## MATERIALS PROVIDED
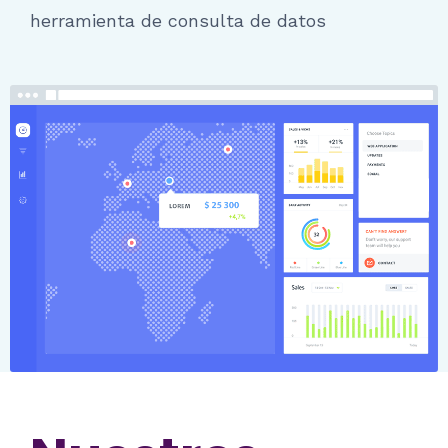
herramienta de consulta de datos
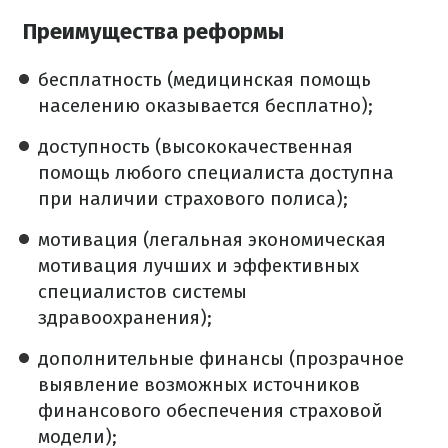
Преимущества реформы
бесплатность (медицинская помощь
населению оказывается бесплатно);
доступность (высококачественная
помощь любого специалиста доступна
при наличии страхового полиса);
мотивация (легальная экономическая
мотивация лучших и эффективных
специалистов системы
здравоохранения);
дополнительные финансы (прозрачное
выявление возможных источников
финансового обеспечения страховой
модели);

## ACTIVITY
Show each line of the data that contains the string "мотивация".

## TASK RESPONSE
мотивация (легальная экономическая
мотивация лучших и эффективных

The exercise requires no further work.